Post by Casey Howard, Media Director-Local
When setting up geo-targeting for campaigns within AdWords, it’s important to be realistic about consumer behavior to avoid wasting media spend. Setting targeting to a large radius around a store may generate a large volume of impressions and clicks, but the reality of this activity turning into a true lead for a business decimates with over-targeting.
Local businesses can easily be distracted by high amounts of activity generated by a campaign with a large geo-targeting radius. This influx in activity can blind businesses from the value of micro-targeting, which is where their customer is most likely to come from.
Separate Approaches to Geo-targeting: Illustrated
Using a local client based in Westchester County NY, just North of Manhattan, a study was conducted by Performics to evaluate KPIs with two separate targeting approaches: The first utilized targeting that reached well west of the Hudson River, into New Jersey and all the way to the southern tip of Manhattan.

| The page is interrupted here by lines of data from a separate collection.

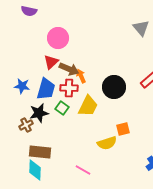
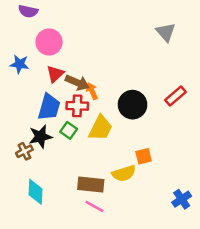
pink circle: (58, 38) -> (49, 42), moved
blue star: (22, 86) -> (20, 64), moved
brown rectangle: (40, 152) -> (91, 184), moved
cyan diamond: (35, 170) -> (36, 192), moved

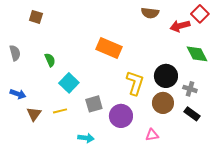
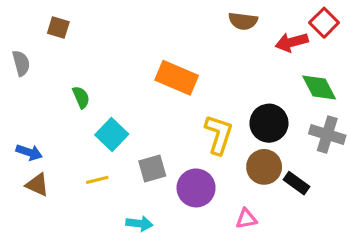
gray semicircle: (15, 53) -> (21, 63), moved
gray cross: (190, 89) -> (327, 134), moved, size x1.5
brown triangle: (34, 114) -> (37, 185), moved, turned -42
black rectangle: (192, 114) -> (296, 183), moved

The second target, a revised target, was scaled down to the PMA of Yonkers, NY and a 10 mile radius covering the main market for the store, keeping out of New Jersey and north of the Bronx/Manhattan.

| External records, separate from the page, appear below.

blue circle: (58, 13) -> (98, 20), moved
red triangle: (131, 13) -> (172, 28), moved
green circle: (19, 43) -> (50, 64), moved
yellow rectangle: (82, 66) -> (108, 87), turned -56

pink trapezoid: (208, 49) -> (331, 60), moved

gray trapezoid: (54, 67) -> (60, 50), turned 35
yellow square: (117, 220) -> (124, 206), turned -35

Utilizing the tighter target which focused on the store’s primary location, KPIs showed immediate and consistent improvement.
For local businesses selling in-store purchase products (no online orders, etc), utilizing micro-targeting within a logical radius around the store can lead to stronger KPIs. With multiple options in nearby geographies, consumers are less likely to convert into actual leads for a store that is further away.
With tighter targeting near the store, clicks convert to leads more often, as the consumer recognizes geographic proximity and contacts the store after reaching their site.